Rubbish
- Genre: Radio comedy
- Country of origin: United Kingdom
- Language(s): English
- Home station: BBC Radio 4
- Starring: Reece Dinsdale Nicola Walker
- Written by: Tony Bagley
- Original release: October 2006

= Rubbish (radio series) =

British radio series

Rubbish is a British radio series written by Tony Bagley, who also wrote Married. It was first broadcast on BBC Radio 4 in October 2006. A second series began broadcasting on 31 October 2007.

==Plot summary==
Martin Christmas (Reece Dinsdale) is a "local government officer" in the Sanitation department, whose days revolve around endless recycling initiatives and whose nights revolve around failed relationships and cynical interior monologues.

Much of the program is Martin narrating his life, in between conversations with the various deranged people around him. His boss agonizes over competition with other departments to come top of "greenness" league tables. His smug colleagues constantly swap girlfriends, or as they say, recycle them. Random bursts of insanity break into his world, as with the stranger from another department who accuses Martin of conducting a neo-pagan rite for a woman who had renounced paganism, followed by the pagans in the council attempting to recruit him.

Unwillingly attending a diversity course Martin somehow achieves an inner peace and, to his surprise, beds the instructor, Sarah (Nicola Walker). Much of the rest of the series revolves around their on-and-off relationship, her somewhat masochistic yearnings, and the highs and lows of his moods.

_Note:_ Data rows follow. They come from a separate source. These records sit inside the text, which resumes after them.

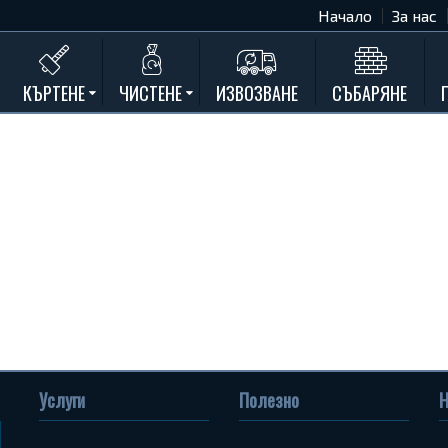
Начало
За нас
КЪРТЕНЕ
ЧИСТЕНЕ
ИЗВОЗВАНЕ
СЪБАРЯНЕ
Къртене на бетон
Почистване на мазета и тавани
Къртене на стени
Къртене на баня
Къртене на кухня
Къртене замазки и мозайки
Къртене комин
Къртене на асфалт
Къртене на дограма и подпрозорец
Къртене на дюшеме
Услуги
Полезно
Н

She augments her own meagre income by teaching courses in "life editing" and similar fads at adult education colleges, dragging Martin along to make up the numbers, but not to participate.

Ever present is the "Fifth Horseman of the Apocalypse, Embarrassment" who pays regular visits, especially when Martin lets himself be led into temptation, such as by scaling the tower at the local fire station, in the nude, with a couple of adventurous neighbours.

Like the hero of Married, Martin is a world-class curmudgeon who deconstructs the world around him in long literate sentences.